1. **Natively Resolution-Aware**: Ovis2.5 uses the NaViT visual encoder, which retains fine details and global structure of images without tiling loss, ensuring high-quality visual processing capabilities.

2. **Deep Reasoning Capabilities**: The model supports an optional "thinking mode," possibly partially reusing technical features from Alibaba's Qwen3. In addition to linear thinking chain (CoT) reasoning, Ovis2.5 can perform self-checking and revision, and supports configurable thinking budgets to improve the accuracy of problem-solving.

3. **Leading Chart and Document OCR**: On both 9B and 2B scales, Ovis2.5 achieves industry-leading levels in complex chart analysis, document understanding (including tables and forms), and optical character recognition (OCR), providing strong support for real-world application scenarios.

4. **Broad Task Coverage**: The model performs well in image reasoning, video understanding, and visual localization benchmark tests, demonstrating strong general multimodal capabilities.

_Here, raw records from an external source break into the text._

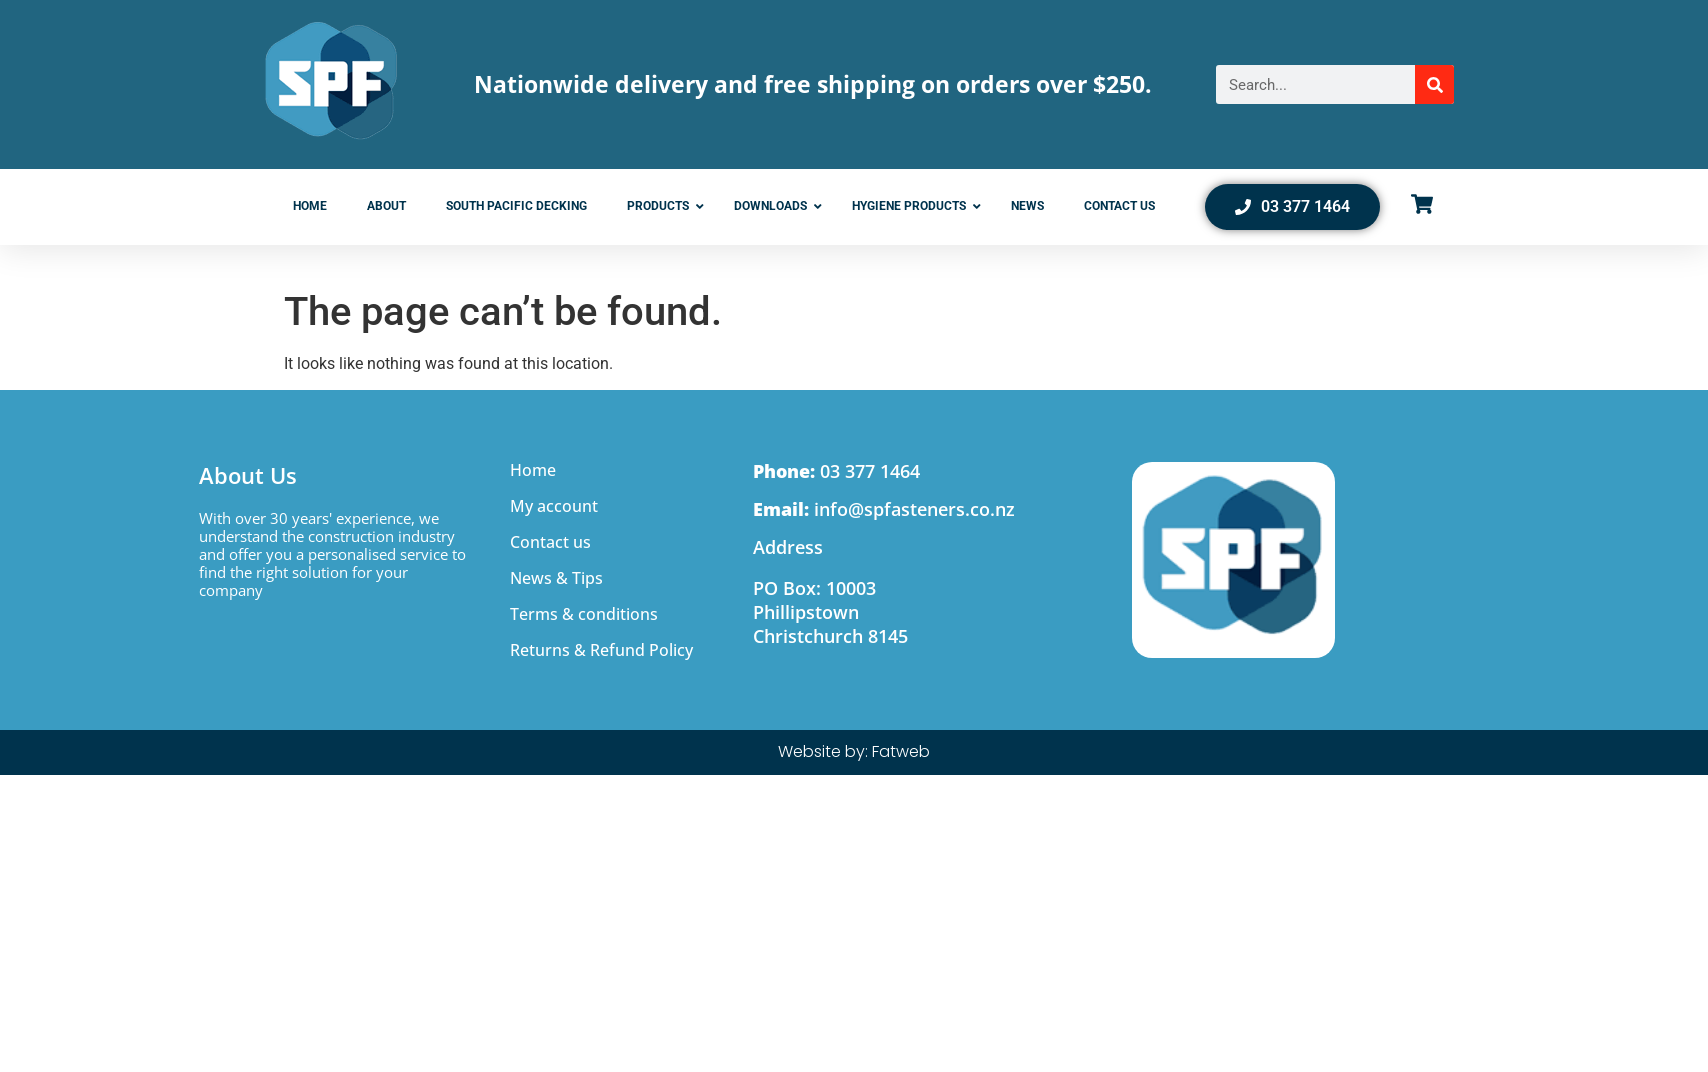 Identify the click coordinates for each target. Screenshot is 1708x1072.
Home (533, 470)
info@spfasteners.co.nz (884, 509)
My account (554, 506)
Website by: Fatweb (854, 751)
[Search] (1434, 84)
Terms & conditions (584, 614)
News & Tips (556, 578)
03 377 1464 (836, 471)
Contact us (550, 542)
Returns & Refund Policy (601, 650) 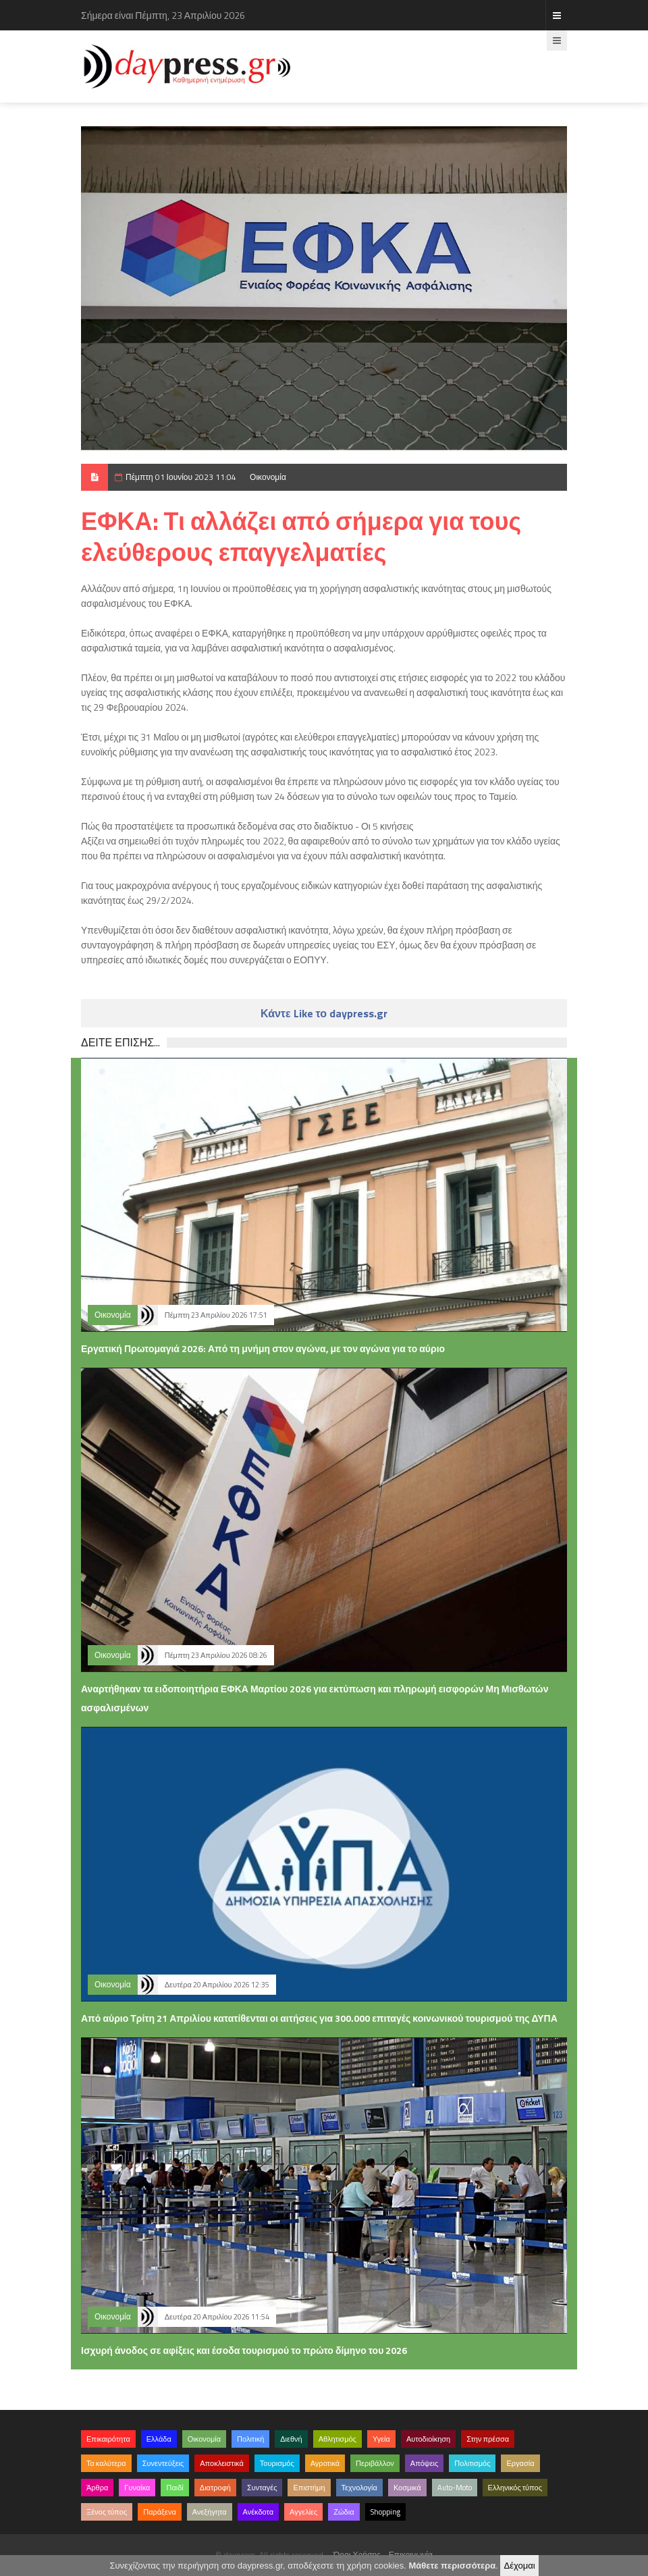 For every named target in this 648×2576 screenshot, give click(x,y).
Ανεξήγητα (209, 2511)
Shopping (385, 2511)
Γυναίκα (137, 2487)
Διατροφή (215, 2487)
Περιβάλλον (375, 2463)
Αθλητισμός (337, 2439)
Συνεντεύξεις (163, 2463)
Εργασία (520, 2463)
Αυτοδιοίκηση (428, 2439)
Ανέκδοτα (258, 2511)
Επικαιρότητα (108, 2439)
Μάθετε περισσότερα (451, 2565)
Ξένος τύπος (106, 2511)
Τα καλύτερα (106, 2463)
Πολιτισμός (472, 2463)
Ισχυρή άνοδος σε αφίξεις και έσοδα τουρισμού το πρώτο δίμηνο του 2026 (244, 2350)
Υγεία (381, 2439)
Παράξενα (159, 2511)
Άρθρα (97, 2487)
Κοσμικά (407, 2487)
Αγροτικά (325, 2463)
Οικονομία (268, 477)
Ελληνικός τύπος (515, 2487)
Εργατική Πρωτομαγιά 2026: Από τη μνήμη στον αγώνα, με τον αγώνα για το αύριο (263, 1348)
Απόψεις (424, 2463)
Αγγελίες (303, 2511)
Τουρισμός (277, 2463)
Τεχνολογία (359, 2487)
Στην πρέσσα (487, 2439)
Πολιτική (250, 2439)
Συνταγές (262, 2487)
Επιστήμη (309, 2487)
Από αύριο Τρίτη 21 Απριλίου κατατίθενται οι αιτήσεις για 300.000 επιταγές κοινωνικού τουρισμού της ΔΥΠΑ (319, 2018)
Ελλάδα (158, 2439)
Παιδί (174, 2487)
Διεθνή (291, 2439)
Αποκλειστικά (222, 2463)
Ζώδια (343, 2511)
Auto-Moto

The release of Ovis2.5 highlights AIDC-AI's continuous innovation in the field of multimodal AI technology. By achieving high performance within a compact model size, Ovis2.5 provides developers and enterprises with an efficient and easy-to-deploy solution, particularly suitable for scenarios that require the integration of visual and text reasoning. The model is open-sourced on platforms such as GitHub and Hugging Face, further promoting collaboration and innovation within the global AI community.

This release marks another significant advancement by AIDC-AI based on the Ovis series of models, injecting new vitality into the development of multimodal large language models.